Figure 3. Average number of words in children’s utterances in a given transcript for in and out of story utterances, plotted as a function of age. The long-dashed line depicts the mean length of utterance norms found by Rice et al. (2010).

According to prior research, children’s utterances (regardless of narrative intent) typically increase from an average of about 4 to 5 words between the ages of 6 and 9 (Rice et al., 2010). This pattern was determined from a monolingual English-speaking US sample, similar to our dataset, where children spoke freely with an investigator during toy play. Figure 3 shows the mean length of “in-” and “out- of” story utterances for each transcript in our sample. This model revealed a main effect of age whereas children get older, their utterances both in- and out-of-story get longer (β = 0.06, 95% CI [0.03, 0.08], p = .00001). We also found a main effect of story coding (β = 1.93, 95% CI [1.73, 2.14], p < 2 x 10^-16). Across all ages (6 years to 9 years, 6 months), in-story utterances had an average of 7.6 words (SD = 5.4), while out-of-story utterances had an average of 3.9 words (SD = 3.2). There was also a significant interaction between Story Coding and Age, such that with age, their storytelling utterance length increases faster with age than non-story utterances (β = 0.02, 95% CI [0.01, 0.04], p = .004). In story utterances are increasing at a rate of 0.08 words per month (95% CI [0.05, 0.12]), while out of story utterances are increasing at a rate of 0.03 words per month (95% CI [0.01, 0.06]). These data are consistent with prior results demonstrating that MLU is longer in storytelling than when children produce other kinds of utterances (e.g., Potratz et al., 2022; Wagner et al., 2000). Taken together with the results on narrative length, our results are consistent with the suggestion that this coding scheme differentiates narrative utterances from non-narrative utterances. In the next section, we will explore some of the linguistic characteristics of these narrative utterances.

Part 2: What are the characteristics of children’s naturalistic stories?

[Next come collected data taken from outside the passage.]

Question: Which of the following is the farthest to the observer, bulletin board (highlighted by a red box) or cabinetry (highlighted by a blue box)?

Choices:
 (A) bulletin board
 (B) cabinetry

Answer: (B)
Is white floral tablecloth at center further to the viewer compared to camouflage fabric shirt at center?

Child Utterance Characteristics. The following set of analyses will investigate how features of children’s utterances change as a function of whether they are telling stories or not, and their age. We investigated three hypotheses, that as children age, they will use more variety of conjunctions as their stories contain more advanced structures (Stenning & Michell, 1985), will use more abstract nouns as they discuss more complex ideas (Buccino et al., 2019; Muraki et al., 2023; Ponari et al., 2017, 2020; Reggin et al., 2021; Vigliocco et al., 2009), and more first person pronouns in their stories as they tell less self-centered stories (Fernandez-Baizan et al., 2021; Keysar et al., 1998; Piaget, 1959; Vygotsky, 1987). 

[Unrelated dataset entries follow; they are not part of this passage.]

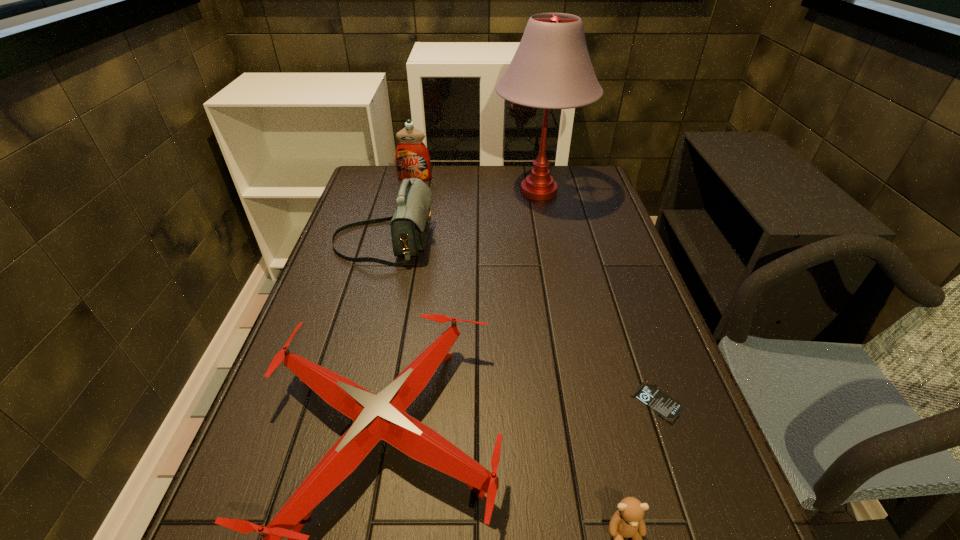 I want to click on table lamp, so click(551, 69).

Where is `the fifth shortest object`? the fifth shortest object is located at coordinates (412, 158).

Find the location of a particular element. the fourth shortest object is located at coordinates (410, 223).

The height and width of the screenshot is (540, 960). What are the coordinates of `shoulder bag` in the screenshot? It's located at (410, 223).

Where is `the shortest object`? This screenshot has width=960, height=540. the shortest object is located at coordinates (667, 408).

The image size is (960, 540). I want to click on vacant space situated 0.170m on the front-facing side of the table lamp, so pos(443,192).

At what (x,y) coordinates should I click in order to perform the action: click on free point located 0.130m on the front-facing side of the table lamp. Please return your answer as a coordinate pair (x, y). This screenshot has width=960, height=540. Looking at the image, I should click on (455, 192).

What are the coordinates of `blank space located 0.150m on the front-facing side of the table lamp` in the screenshot? It's located at (448, 192).

Locate an element on the screen. Image resolution: width=960 pixels, height=540 pixels. vacant space located on the front surface of the detergent is located at coordinates (409, 204).

Where is `vacant region located on the back of the shoulder bag`? vacant region located on the back of the shoulder bag is located at coordinates (394, 203).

In predicting the number of conjunction words in children’s stories, the linear regression model revealed a significant effect of the child’s age on unique conjunctions, where children used significantly more conjunctions in all utterances as they got older (β = 0.009, 95% CI [0.005, 0.013], p = .0001). There was also a significant effect of Story Coding, where the number of conjunctions was higher for utterances marked as in-story (β = 0.31, 95% CI [0.27, 0.34], p < 2 x 10^-16). There was a significant interaction between storytelling and age, where as children get older, the rate of unique conjunctions increased more rapidly than out-of-story utterances (β = 0.004, 95% CI [0.0005 ,0.0065], p = .02), although note that the magnitude of this interaction is very small (less than one hundredth of an increase per month). When predicting total conjunctions instead of unique conjunctions, the results showed the same pattern. To explore how children use conjunctions throughout their stories, we also evaluated whether the rate of total conjunctions per story changed with age, but there was no significant effect at this level (β = 0.0006, 95% CI [–0.0001, 0.0014], p = .14). 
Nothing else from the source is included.